Please repeat every record exactly, leaving out any pictures.

[Document layout analysis data]
------

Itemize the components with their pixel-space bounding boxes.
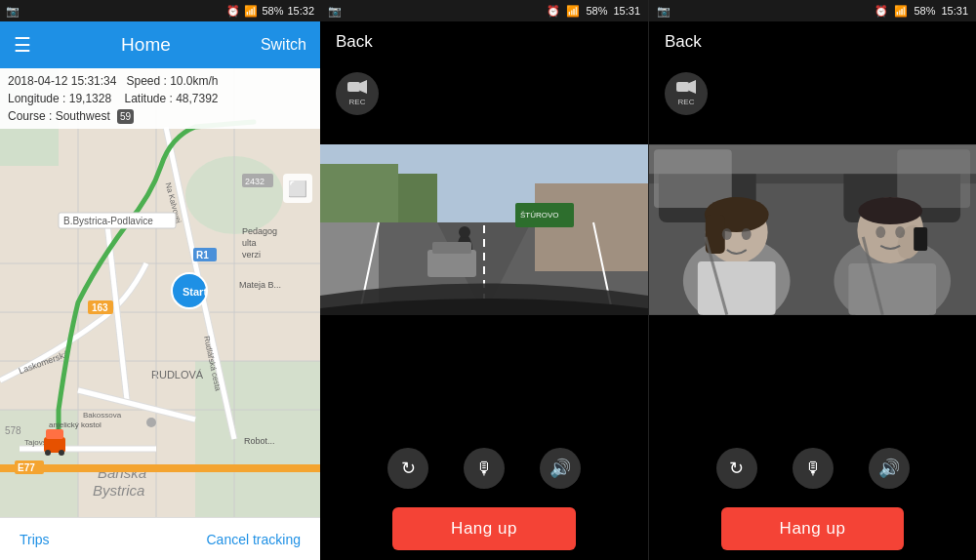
app-header: ☰ Home Switch [0,21,320,68]
svg-text:B.Bystrica-Podlavice: B.Bystrica-Podlavice [63,216,153,226]
svg-rect-82 [698,261,776,315]
svg-point-89 [895,226,905,238]
rec-icon-interior: REC [676,80,696,106]
bottom-bar: Trips Cancel tracking [0,517,320,560]
road-scene-svg: ŠTÚROVO [320,144,648,315]
svg-rect-87 [914,227,927,251]
mic-icon-3: 🎙 [804,459,822,479]
speaker-btn[interactable]: 🔊 [540,448,581,489]
svg-rect-49 [347,82,360,92]
front-camera-frame: ŠTÚROVO [320,144,648,315]
menu-icon[interactable]: ☰ [14,33,31,57]
video-panel-interior: 📷 ⏰ 📶 58% 15:31 Back REC [648,0,976,560]
svg-rect-56 [398,174,437,222]
video2-controls: ↻ 🎙 🔊 [320,439,648,498]
interior-camera-frame [649,144,976,315]
black-gap-mid-3 [649,315,976,439]
map-overlay-icon[interactable]: ⬜ [283,174,312,203]
video2-status-bar: 📷 ⏰ 📶 58% 15:31 [320,0,648,21]
hang-up-button-front[interactable]: Hang up [392,507,576,550]
square-icon: ⬜ [288,180,307,198]
svg-text:Start: Start [183,286,207,298]
speaker-btn-3[interactable]: 🔊 [869,448,910,489]
black-gap-mid [320,315,648,439]
trips-link[interactable]: Trips [20,532,50,547]
longitude-text: Longitude : 19,1328 [8,92,111,105]
latitude-text: Latitude : 48,7392 [124,92,218,105]
svg-text:Mateja B...: Mateja B... [239,280,281,290]
cancel-tracking-link[interactable]: Cancel tracking [207,532,302,547]
video2-alarm: ⏰ [547,5,560,18]
hang-up-bar-front: Hang up [320,498,648,560]
mic-icon: 🎙 [475,459,493,479]
svg-point-88 [875,226,885,238]
svg-text:578: 578 [5,425,21,436]
info-row-2: Longitude : 19,1328 Latitude : 48,7392 [8,90,312,107]
svg-text:Robot...: Robot... [244,436,275,446]
svg-point-62 [459,226,470,238]
alarm-icon: ⏰ [226,5,240,18]
rec-button-interior[interactable]: REC [665,72,708,115]
video3-wifi: 📶 [894,5,908,18]
svg-rect-64 [432,242,471,254]
video2-cam-icon: 📷 [328,5,342,18]
rec-button-front[interactable]: REC [336,72,379,115]
svg-point-85 [858,197,922,224]
svg-text:R1: R1 [196,250,209,260]
svg-rect-34 [46,429,63,439]
date-text: 2018-04-12 15:31:34 [8,74,116,88]
hang-up-bar-interior: Hang up [649,498,976,560]
time-text: 15:32 [287,5,314,17]
svg-text:163: 163 [92,302,108,313]
svg-text:2432: 2432 [245,177,264,186]
svg-point-32 [45,450,51,456]
video3-battery: 58% [914,5,935,17]
black-gap-top [320,125,648,144]
speaker-icon-3: 🔊 [878,458,900,479]
header-title: Home [121,34,171,56]
svg-text:Bakossova: Bakossova [83,411,122,420]
interior-scene-svg [649,144,976,315]
rotate-btn[interactable]: ↻ [387,448,428,489]
video2-top-bar: Back [320,21,648,62]
svg-point-80 [722,228,732,240]
video2-time: 15:31 [613,5,640,17]
rotate-btn-3[interactable]: ↻ [716,448,757,489]
svg-marker-68 [689,80,696,94]
info-row-3: Course : Southwest 59 [8,107,312,125]
svg-text:Pedagog: Pedagog [242,226,277,236]
map-svg: Banská Bystrica RUDLOVÁ Laskomerská Bak [0,68,320,517]
rotate-icon: ↻ [401,458,416,479]
svg-text:verzi: verzi [242,250,261,260]
video2-battery: 58% [586,5,607,17]
video-panel-front: 📷 ⏰ 📶 58% 15:31 Back REC [320,0,648,560]
video3-top-bar: Back [649,21,976,62]
mic-btn[interactable]: 🎙 [464,448,505,489]
status-right: ⏰ 📶 58% 15:32 [226,5,314,18]
course-badge: 59 [117,109,134,124]
svg-text:ŠTÚROVO: ŠTÚROVO [520,211,559,220]
video2-wifi: 📶 [566,5,580,18]
camera-icon: 📷 [6,5,20,18]
switch-button[interactable]: Switch [261,36,306,54]
video3-back[interactable]: Back [665,32,702,52]
map-container[interactable]: Banská Bystrica RUDLOVÁ Laskomerská Bak [0,68,320,517]
speed-text: Speed : 10.0km/h [126,74,218,88]
rec-icon: REC [347,80,367,106]
video2-status-right: ⏰ 📶 58% 15:31 [547,5,640,18]
video3-status-right: ⏰ 📶 58% 15:31 [874,5,968,18]
svg-text:RUDLOVÁ: RUDLOVÁ [151,369,204,380]
hang-up-button-interior[interactable]: Hang up [721,507,905,550]
rec-label: REC [347,98,367,107]
svg-point-81 [742,228,752,240]
mic-btn-3[interactable]: 🎙 [793,448,834,489]
wifi-icon: 📶 [244,5,258,18]
video2-back[interactable]: Back [336,32,373,52]
map-status-bar: 📷 ⏰ 📶 58% 15:32 [0,0,320,21]
course-text: Course : Southwest [8,109,110,123]
speaker-icon: 🔊 [549,458,571,479]
svg-rect-75 [897,149,970,208]
svg-text:ulta: ulta [242,238,257,248]
map-panel: 📷 ⏰ 📶 58% 15:32 ☰ Home Switch 2018-04-12… [0,0,320,560]
black-gap-top-3 [649,125,976,144]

------

ANSWER SECTION
Itemize the components with their pixel-space bounding boxes.
app-header: ☰ Home Switch [0,21,320,68]
svg-text:B.Bystrica-Podlavice: B.Bystrica-Podlavice [63,216,153,226]
svg-rect-82 [698,261,776,315]
svg-point-89 [895,226,905,238]
rec-icon-interior: REC [676,80,696,106]
bottom-bar: Trips Cancel tracking [0,517,320,560]
road-scene-svg: ŠTÚROVO [320,144,648,315]
svg-rect-87 [914,227,927,251]
mic-icon-3: 🎙 [804,459,822,479]
speaker-btn[interactable]: 🔊 [540,448,581,489]
svg-rect-49 [347,82,360,92]
front-camera-frame: ŠTÚROVO [320,144,648,315]
menu-icon[interactable]: ☰ [14,33,31,57]
video-panel-interior: 📷 ⏰ 📶 58% 15:31 Back REC [648,0,976,560]
svg-rect-56 [398,174,437,222]
video2-controls: ↻ 🎙 🔊 [320,439,648,498]
interior-camera-frame [649,144,976,315]
black-gap-mid-3 [649,315,976,439]
map-overlay-icon[interactable]: ⬜ [283,174,312,203]
video2-status-bar: 📷 ⏰ 📶 58% 15:31 [320,0,648,21]
hang-up-button-front[interactable]: Hang up [392,507,576,550]
square-icon: ⬜ [288,180,307,198]
svg-text:Start: Start [183,286,207,298]
speaker-btn-3[interactable]: 🔊 [869,448,910,489]
black-gap-mid [320,315,648,439]
trips-link[interactable]: Trips [20,532,50,547]
longitude-text: Longitude : 19,1328 [8,92,111,105]
latitude-text: Latitude : 48,7392 [124,92,218,105]
svg-text:Mateja B...: Mateja B... [239,280,281,290]
cancel-tracking-link[interactable]: Cancel tracking [207,532,302,547]
video2-alarm: ⏰ [547,5,560,18]
hang-up-bar-front: Hang up [320,498,648,560]
mic-icon: 🎙 [475,459,493,479]
svg-point-88 [875,226,885,238]
svg-text:578: 578 [5,425,21,436]
info-row-2: Longitude : 19,1328 Latitude : 48,7392 [8,90,312,107]
svg-text:Robot...: Robot... [244,436,275,446]
svg-point-62 [459,226,470,238]
alarm-icon: ⏰ [226,5,240,18]
rec-button-interior[interactable]: REC [665,72,708,115]
video3-wifi: 📶 [894,5,908,18]
svg-rect-64 [432,242,471,254]
video2-cam-icon: 📷 [328,5,342,18]
rec-button-front[interactable]: REC [336,72,379,115]
svg-point-85 [858,197,922,224]
svg-text:R1: R1 [196,250,209,260]
svg-rect-34 [46,429,63,439]
date-text: 2018-04-12 15:31:34 [8,74,116,88]
hang-up-bar-interior: Hang up [649,498,976,560]
time-text: 15:32 [287,5,314,17]
svg-text:163: 163 [92,302,108,313]
svg-text:2432: 2432 [245,177,264,186]
svg-point-32 [45,450,51,456]
video3-battery: 58% [914,5,935,17]
black-gap-top [320,125,648,144]
speaker-icon-3: 🔊 [878,458,900,479]
header-title: Home [121,34,171,56]
svg-text:Bakossova: Bakossova [83,411,122,420]
interior-scene-svg [649,144,976,315]
rotate-btn[interactable]: ↻ [387,448,428,489]
video2-top-bar: Back [320,21,648,62]
svg-point-80 [722,228,732,240]
video2-time: 15:31 [613,5,640,17]
rotate-btn-3[interactable]: ↻ [716,448,757,489]
svg-marker-68 [689,80,696,94]
info-row-3: Course : Southwest 59 [8,107,312,125]
svg-text:Pedagog: Pedagog [242,226,277,236]
map-svg: Banská Bystrica RUDLOVÁ Laskomerská Bak [0,68,320,517]
rotate-icon: ↻ [401,458,416,479]
svg-text:verzi: verzi [242,250,261,260]
video2-battery: 58% [586,5,607,17]
video-panel-front: 📷 ⏰ 📶 58% 15:31 Back REC [320,0,648,560]
video3-top-bar: Back [649,21,976,62]
mic-btn[interactable]: 🎙 [464,448,505,489]
status-right: ⏰ 📶 58% 15:32 [226,5,314,18]
course-badge: 59 [117,109,134,124]
svg-text:ŠTÚROVO: ŠTÚROVO [520,211,559,220]
video2-wifi: 📶 [566,5,580,18]
camera-icon: 📷 [6,5,20,18]
switch-button[interactable]: Switch [261,36,306,54]
video3-back[interactable]: Back [665,32,702,52]
map-container[interactable]: Banská Bystrica RUDLOVÁ Laskomerská Bak [0,68,320,517]
speed-text: Speed : 10.0km/h [126,74,218,88]
rec-icon: REC [347,80,367,106]
video2-status-right: ⏰ 📶 58% 15:31 [547,5,640,18]
video3-status-right: ⏰ 📶 58% 15:31 [874,5,968,18]
svg-text:RUDLOVÁ: RUDLOVÁ [151,369,204,380]
hang-up-button-interior[interactable]: Hang up [721,507,905,550]
rec-label: REC [347,98,367,107]
svg-point-81 [742,228,752,240]
mic-btn-3[interactable]: 🎙 [793,448,834,489]
wifi-icon: 📶 [244,5,258,18]
video2-back[interactable]: Back [336,32,373,52]
map-status-bar: 📷 ⏰ 📶 58% 15:32 [0,0,320,21]
course-text: Course : Southwest [8,109,110,123]
speaker-icon: 🔊 [549,458,571,479]
svg-rect-75 [897,149,970,208]
svg-text:ulta: ulta [242,238,257,248]
map-panel: 📷 ⏰ 📶 58% 15:32 ☰ Home Switch 2018-04-12… [0,0,320,560]
black-gap-top-3 [649,125,976,144]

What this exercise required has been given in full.